Production at two platforms was affected, and the company rerouted shut-in crude to other pipelines and moved Auger flows via the Poseidon pipeline starting on Jan. 9. The lines will reopen after repairs are complete, Macke said, not offering an estimate for how long the work will take.

Imports have been reduced by severe weather that closed three Mexican oil ports several times in December and January. Shipments to the U.S. from Mexico dropped to 555,000 barrels a day last week, the lowest since the week ended May 24, preliminary EIA data show.

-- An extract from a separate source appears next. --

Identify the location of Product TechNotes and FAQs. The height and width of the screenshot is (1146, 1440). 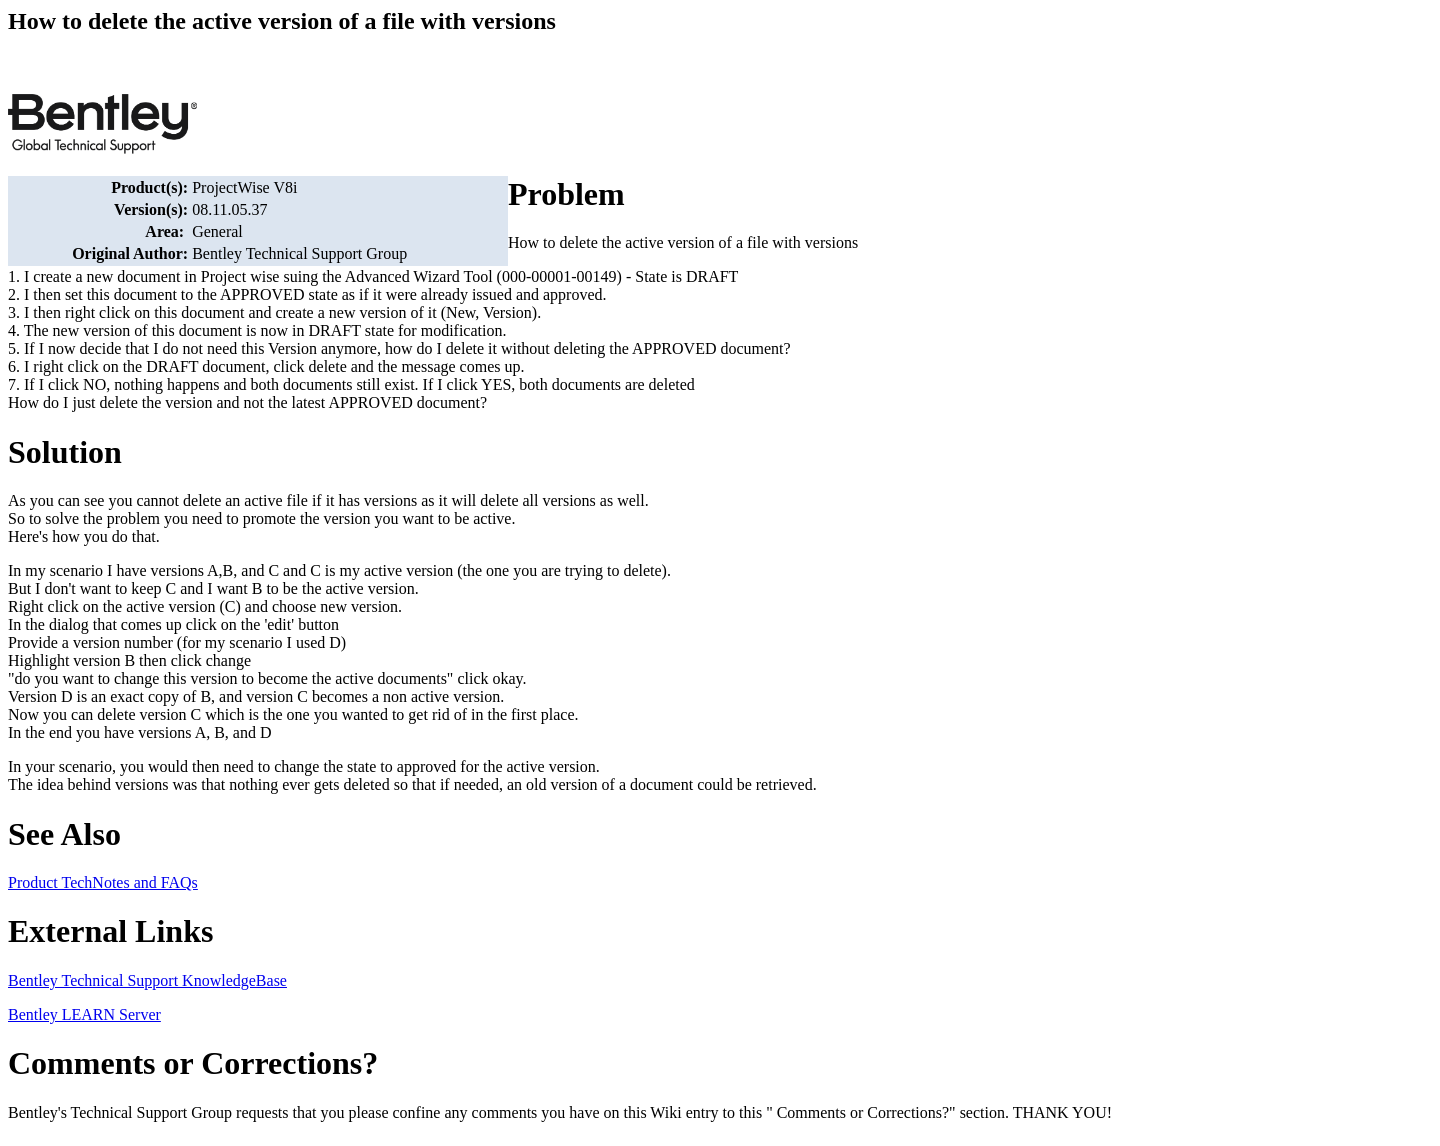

“The medium sours have been the strongest in this rally. Mars and Bonito, Thunder Horse, they’ve all been strong,” said Andrew Lebow, a senior vice president at Jefferies Bache LLC in New York. “It’s possible that the Mexican delays of heavier crude helped lead the medium sours higher. The pipelines are a piece of that, too.”

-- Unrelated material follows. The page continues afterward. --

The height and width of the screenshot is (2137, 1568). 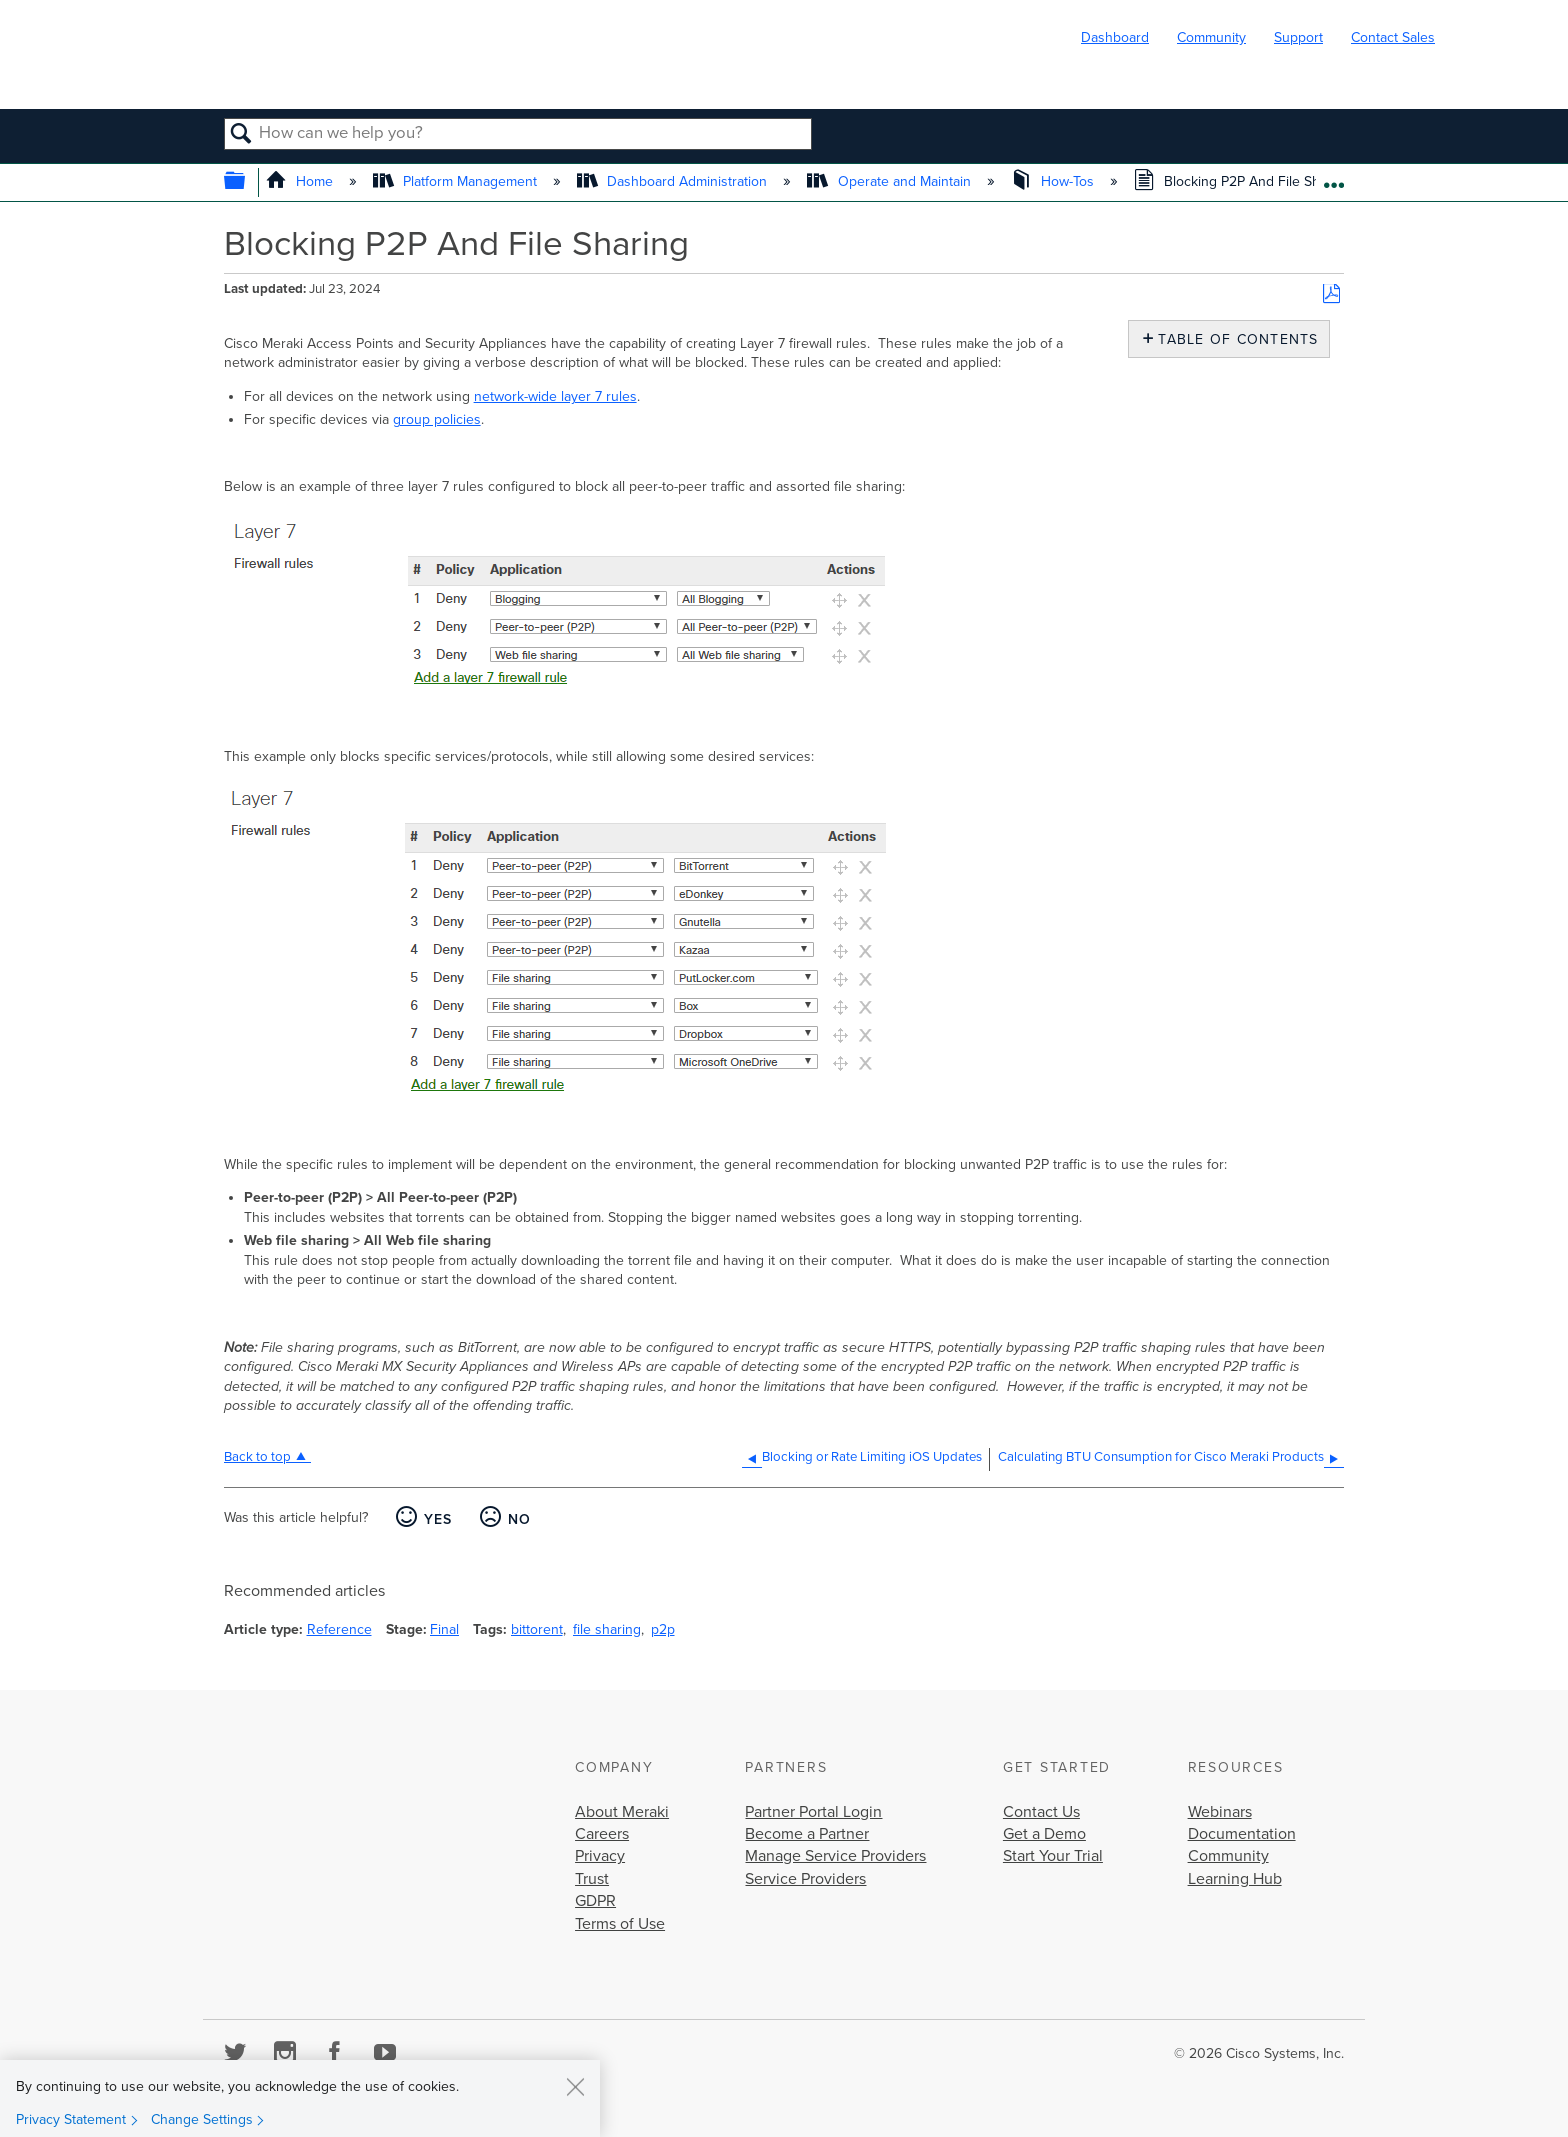 What do you see at coordinates (813, 1812) in the screenshot?
I see `Partner Portal Login` at bounding box center [813, 1812].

Mars Blend strengthened by 50 cents a barrel to $9.50 more than WTI. Thunder Horse gained 50 cents to a $13 premium. Poseidon crude gained 85 cents to $8.85 more than WTI, and crude from the Southern Green Canyon gained 50 cents to an $8.50 premium.

Train Derailment

An intermodal train shipping no hazardous materials derailed today in Temple, North Dakota, about 90 miles west of Minot, Steven Forsberg, a spokesman for BNSF, said by e-mail. The derailment could cause delays of 36 to 48 hours on shipments through the corridor, BNSF said in an advisory on its website. About 71 percent of the oil drilled in the Bakken leaves North Dakota on railcars, the state Pipeline Authority said yesterday.

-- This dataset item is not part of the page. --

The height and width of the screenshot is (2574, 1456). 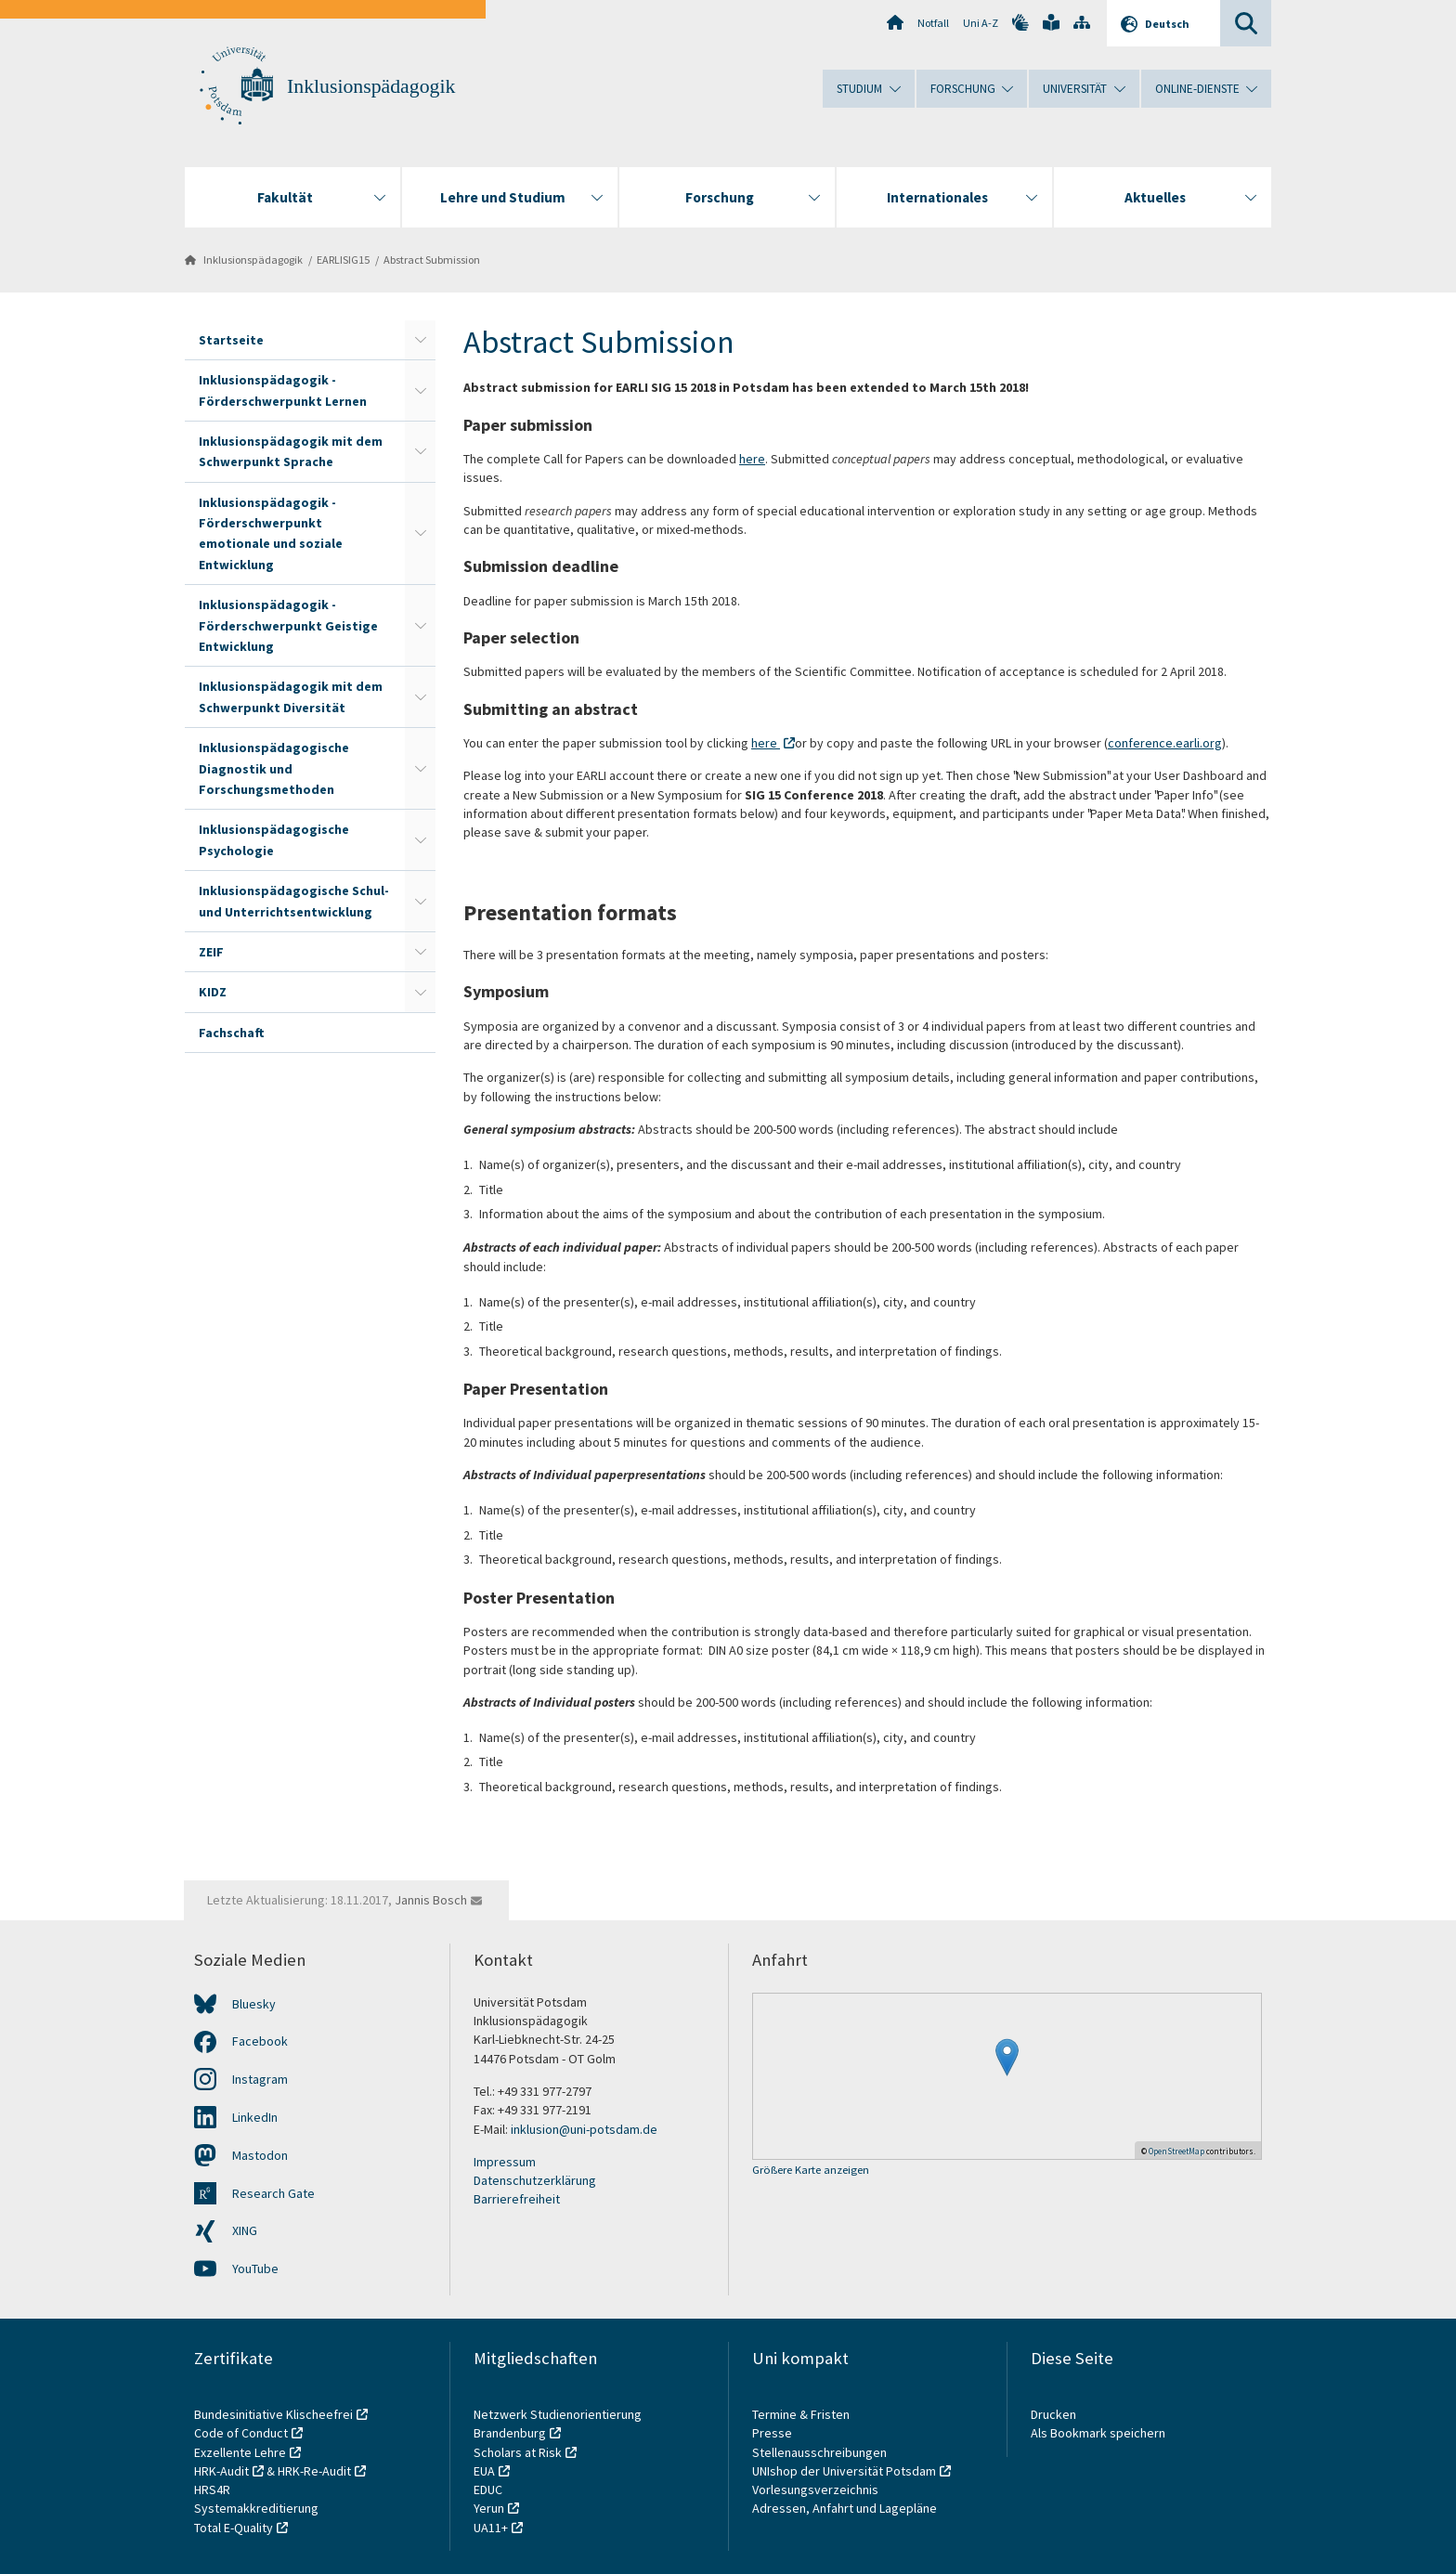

North Dakota’s portion of the Bakken produced a record 908,380 barrels of crude a day in November, the state Industrial Commission said on Jan. 14. Production in December and January has been hurt by cold weather that makes it more difficult for service providers to operate there, Lynn Helms, director of the state’s Mineral Resources Department, said on a conference call that day.

Louisiana Shipments

More than 907,000 barrels of crude were shipped to Louisiana from North Dakota through a portion of last year, up from about 704,000 barrels in 2012, according to the Louisiana Department of Natural Resources. NuStar Energy LP receives Bakken crude by rail in St. James, Louisiana, the pricing point for Light Louisiana Sweet Crude.

“The rail delay probably has a more pronounced affect these days because a significant amount of production has been lost to weather, so there’s already been a scramble for barrels,” Lipow said. “That’s contributed to LLS strength.”

Light Louisiana Sweet, the light, sweet benchmark on the Gulf Coast, strengthened by 50 cents to a premium of $12.50 a barrel over WTI. Bakken for delivery at Clearbrook, Minnesota, was unchanged at $2 under WTI.